By Sol Milne, Ph.D.
Conservation Biologist & Aerial Photographer

On July 30th, the Ghost Diving Greece team undertook a ghost gear retrieval at Arsida Island, Anavyssos Bay. We set off at 7.30, heading to the site where a net which (we believe) had been previously located & partially removed by Athens Divers. At its deepest point, the net sat at 43 m, draped from the island wall down to the seafloor.

This was a nylon polyester gillnet that had been lost by fishers & became entangled at the base of the island. Gillnets are designed to hang in the water, with weights on the bottom and small floats on the top, suspending it in the water column. Due to the tangling of the net as it drifted, the net was not fully extended and therefore posed less of a threat to fish as it did to invertebrates- lobsters, crabs, snails and other animals that move by walking along the seafloor. This barrier to movement of benthic sea creatures resulted in the entangled of 3 large slipper lobsters (Scyllarus pygmaeus), seven crabs, more than thirty Whelks (Hexaplus trunculus) and numerous sponges that had become ensnared in the line.

After the net was retrieved, the team carefully spent over an hour sorting through it in order to remove these animals safely.

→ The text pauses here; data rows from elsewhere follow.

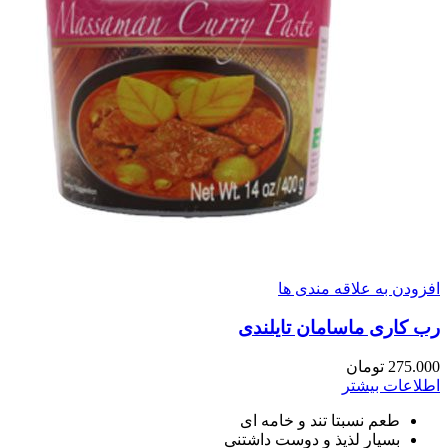
افزودن به علاقه مندی ها
رب کاری ماسامان تایلندی
275.000
تومان
اطلاعات بیشتر
طعم نسبتا تند و خامه ای
بسیار لذیذ و دوست داشتنی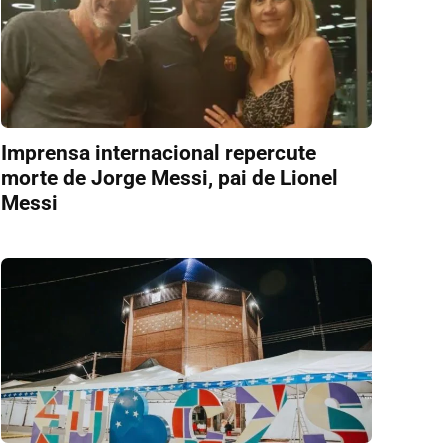
Imprensa internacional repercute
morte de Jorge Messi, pai de Lionel
Messi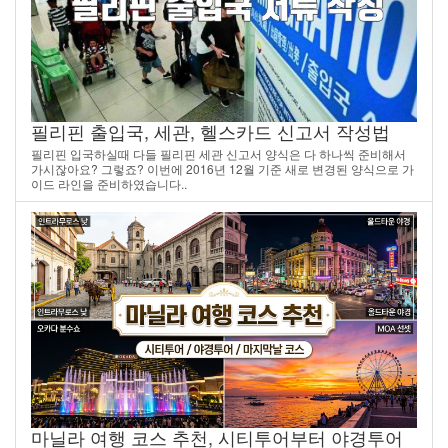
필리핀 출입국, 세관, 헬스카드 신고서 작성법
필리핀 입국하실때 다들 필리핀 세관 신고서 양식은 다 하나씩 준비해서
가시잖아요? 그렇죠? 이번에 2016년 12월 기준 새로 변경된 양식으로 가
이드 라인을 준비하였습니다..
마닐라 여행 코스 추천, 시티투어부터 야경투어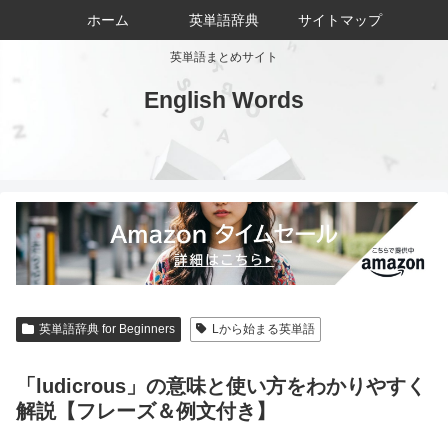
ホーム
英単語辞典
サイトマップ
英単語まとめサイト
English Words
英単語辞典 for Beginners
Lから始まる英単語
「ludicrous」の意味と使い方をわかりやすく
解説【フレーズ＆例文付き】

The ethos of Ghost Diving is primarily to protect the marine environment via the removal of lost and discarded fishing gear. This dive was therefore significant in that this involved the removal of active fishing gear that was still capturing marine wildlife. When gear is left in the ocean, animals will accumulate and eventually die, attracting others when they decompose. By removing this gear we are breaking this cycle & preventing further loss of marine wildlife.